6 – Comment faut-il réagir ?

C’est à chaque épargnant de décider ce qu’il doit faire ! Suite à cet épisode, de nombreux investisseurs vont probablement souhaiter vendre ces fonds. Mathieu Ramadier, de Mes-placements.fr, ne livre pas lui-même d'avis mais ce courtier en ligne fait appel aux recommandations d’EOS Allocations : « Cette société de conseil en allocations d’actifs indépendante estime que le cours des fonds concernés par la suspension va baisser », reconnaît Mathieu Ramadier. Sur cette base, les épargnants qui veulent se séparer de leurs fonds H2O ont intérêt à vendre dès que ce sera possible.

7 – Quelle sera leur valeur à la fin de la suspension ?

Si un assuré demande à son assureur d’effectuer un retrait sur l’un des fonds H2O concerné, l’opération ne pourra être effectuée qu’à la reprise de la cotation. A quelle valeur la vente de votre investissement sur le ou les fonds H2O sera-t-elle effectuée : la valeur actuelle, la valeur du jour du déblocage, ou la valeur au moment où l’opération sera effectivement réalisée par l’assureur, certaines opérations nécessitant toujours un délai de traitement ?

« Nous procéderons à la réalisation de l’opération dès lors qu’une valeur de part nous sera communiquée », explique de façon succinte Generali dans un communiqué diffusé le 2 septembre. Sollicité par MoneyVox, Suravenir livre de plus amples détails : « Les opérations sont toujours valorisés à la prochaine valeur liquidative disponible. Les demandes sur les fonds H2O seront donc valorisées à la première valeur liquidative émise par H2O suite au déblocage. » Mais attention : regardez bien les conditions générales de votre assurance vie, puisque certaines sont plus ou moins précises sur les « dates de valeur ».

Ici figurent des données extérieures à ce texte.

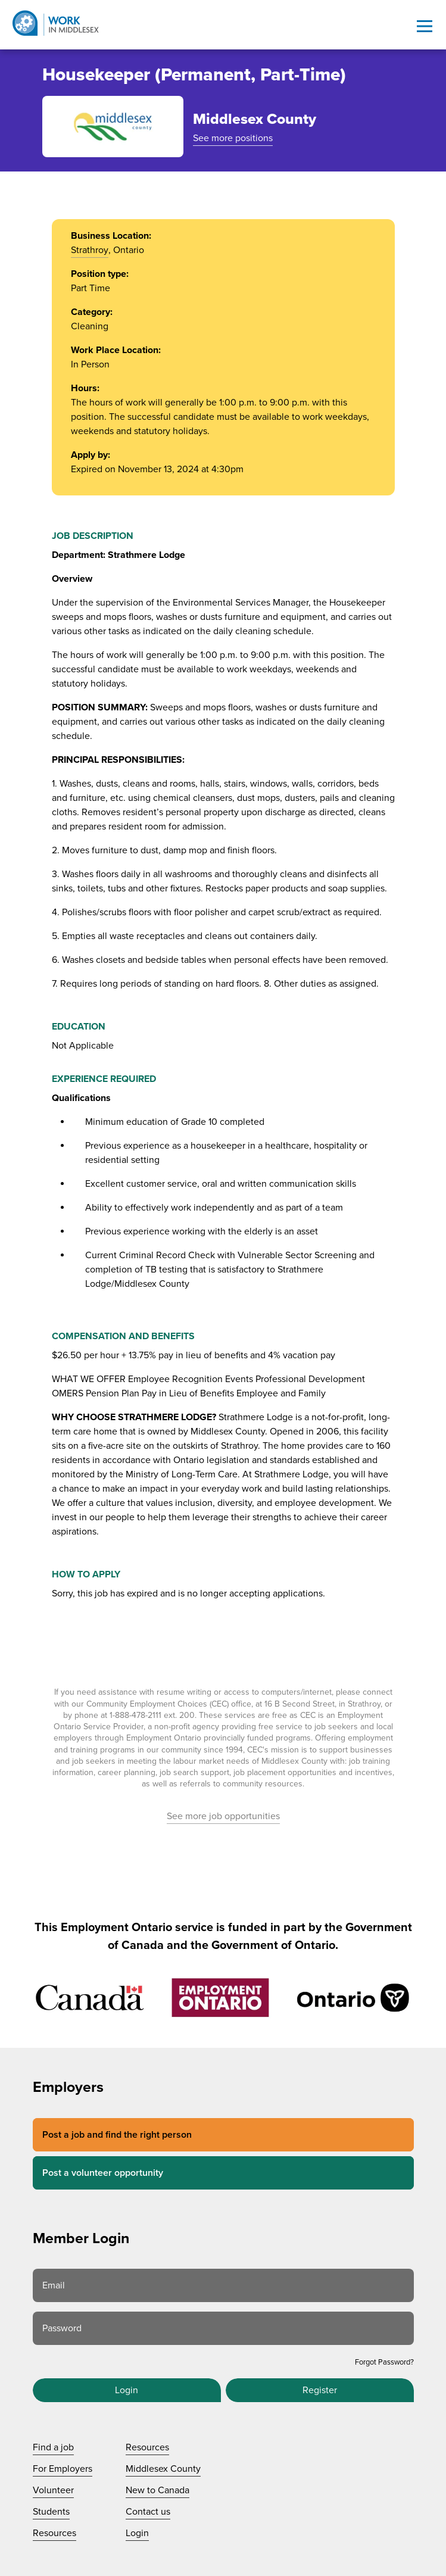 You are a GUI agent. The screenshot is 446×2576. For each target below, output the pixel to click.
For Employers (62, 2469)
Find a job (53, 2447)
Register (319, 2390)
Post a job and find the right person (117, 2135)
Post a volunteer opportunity (102, 2173)
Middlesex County (163, 2469)
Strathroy (89, 250)
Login (126, 2390)
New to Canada (157, 2490)
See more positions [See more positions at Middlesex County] (233, 138)
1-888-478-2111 (135, 1715)
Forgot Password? (384, 2362)
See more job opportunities (223, 1816)
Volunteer (53, 2490)
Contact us (148, 2512)
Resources (54, 2533)
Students (51, 2512) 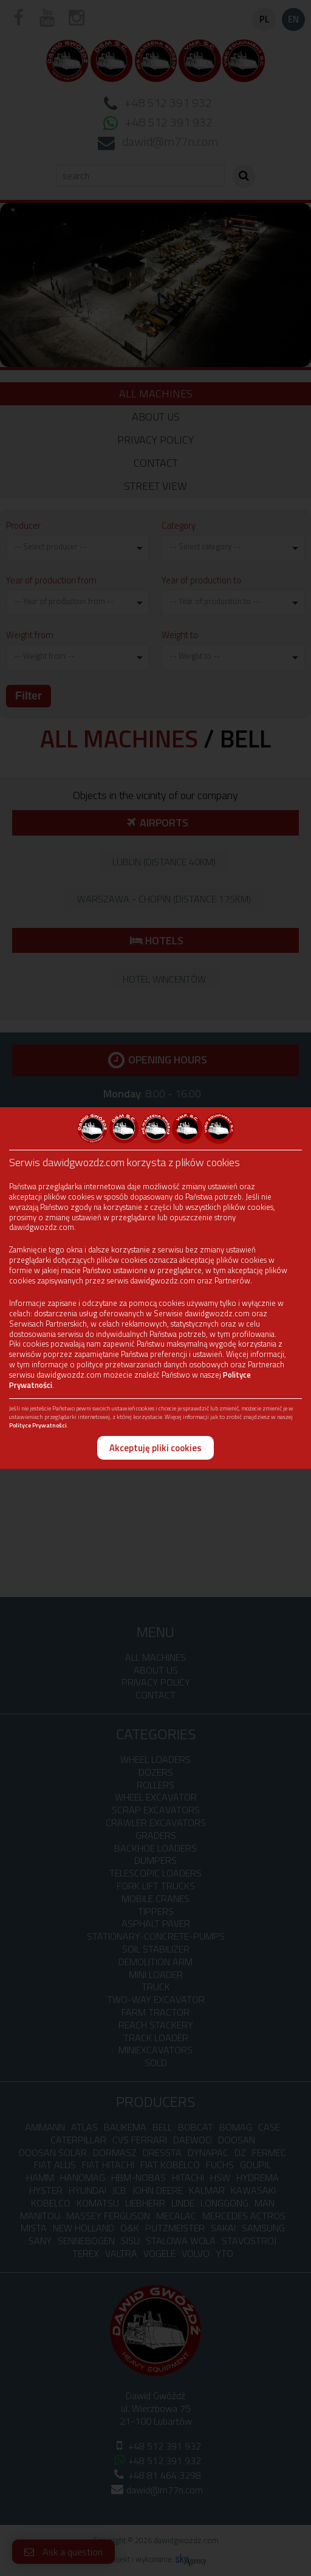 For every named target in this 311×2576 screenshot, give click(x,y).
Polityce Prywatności (38, 1425)
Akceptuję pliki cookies (155, 1448) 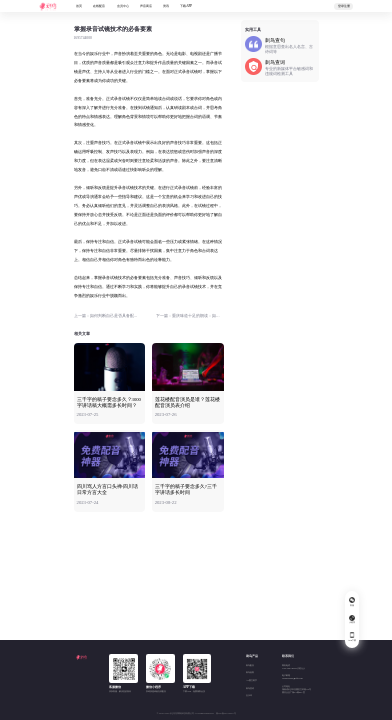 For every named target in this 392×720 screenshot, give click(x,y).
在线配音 (99, 6)
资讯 (166, 6)
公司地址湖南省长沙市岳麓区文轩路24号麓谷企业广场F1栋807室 (296, 689)
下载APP (186, 6)
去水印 (249, 695)
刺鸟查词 (250, 688)
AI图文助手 (251, 680)
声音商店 (146, 6)
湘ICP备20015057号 (226, 713)
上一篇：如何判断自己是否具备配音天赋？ (108, 316)
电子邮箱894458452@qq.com (292, 677)
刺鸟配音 (250, 665)
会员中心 (123, 6)
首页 (79, 6)
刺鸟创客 (250, 672)
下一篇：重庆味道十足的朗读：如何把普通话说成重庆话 (190, 316)
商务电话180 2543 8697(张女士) (293, 667) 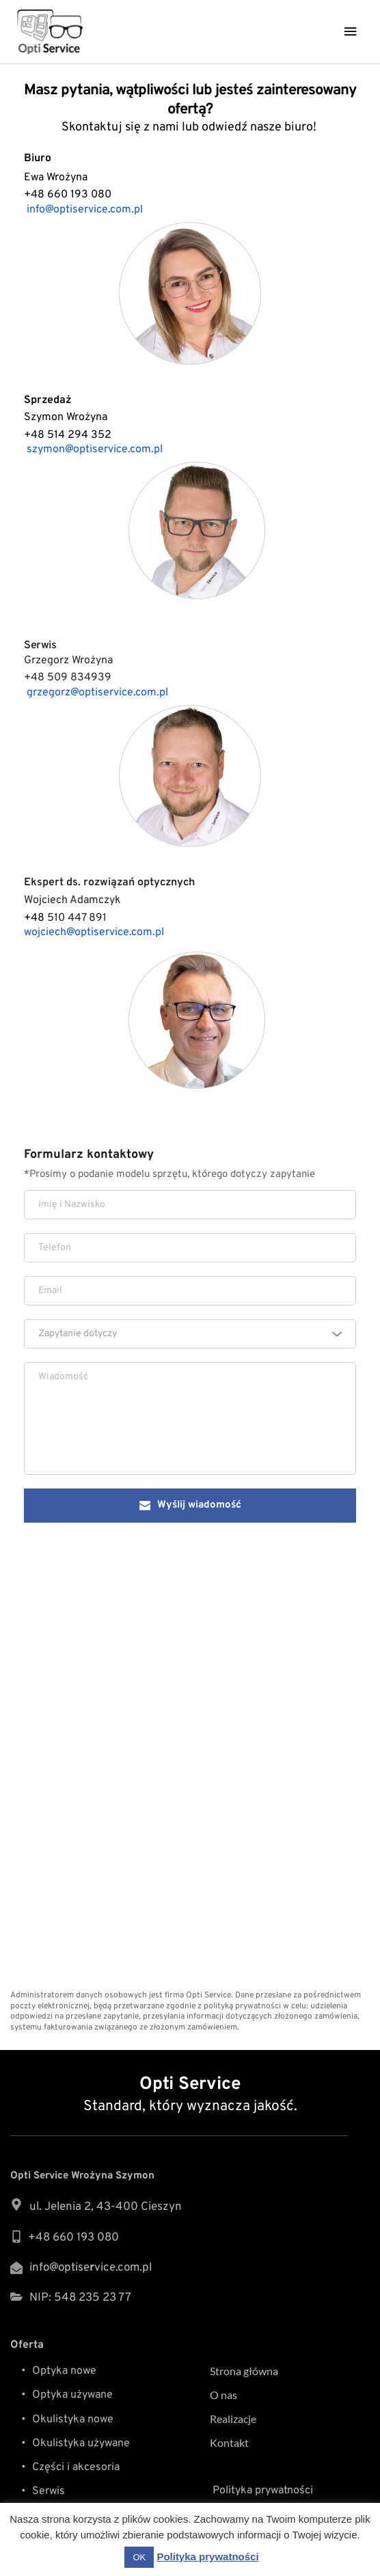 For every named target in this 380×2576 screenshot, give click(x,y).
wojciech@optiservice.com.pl (94, 932)
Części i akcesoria (77, 2467)
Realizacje (233, 2418)
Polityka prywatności (261, 2490)
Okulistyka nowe (74, 2419)
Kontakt (230, 2442)
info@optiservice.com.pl (85, 210)
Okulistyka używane (81, 2443)
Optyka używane (74, 2395)
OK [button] (139, 2557)
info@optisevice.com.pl (90, 2267)
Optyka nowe (64, 2371)
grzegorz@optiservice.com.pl (97, 693)
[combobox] (190, 1334)
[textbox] (185, 1334)
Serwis (48, 2491)
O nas (223, 2394)
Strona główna (244, 2370)
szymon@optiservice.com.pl (95, 449)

8 – En cas de préjudice, qui attaquer et pourquoi ?

« C’est à la reprise de la cotation que l’on verra s’il y a un préjudice pour les épargnants », insiste Me Hélène Feron-Poloni. Si le cours des fonds suspendus s'écroule, là, les clients pourront s'estimer lésés. Mais qui attaquer en justice, et pour quel motif ? « Les premières alertes relatives à la gestion de H2O datent de juin 2019, rappelle l’avocate. Si vous avez investi sur les fonds concernés avant ces premiers doutes, la preuve du caractère ruineux de leurs investissements ne sera pas facile à apporter. En revanche, si on vous a conseillé d’investir après juin 2019, en cas de préjudice, vous pourrez poursuivre l’assureur et éventuellement le conseiller financier ! En effet, qui est mieux placé que la compagnie d’assurance pour avoir une connaissance aigüe des fonds qui vont servir d’unité de compte ? Les assureurs référencent mais aussi déréférencent les fonds ! Ils veillent donc à leur fiabilité. »

(1) Autorité de contrôle prudentiel et de résolution.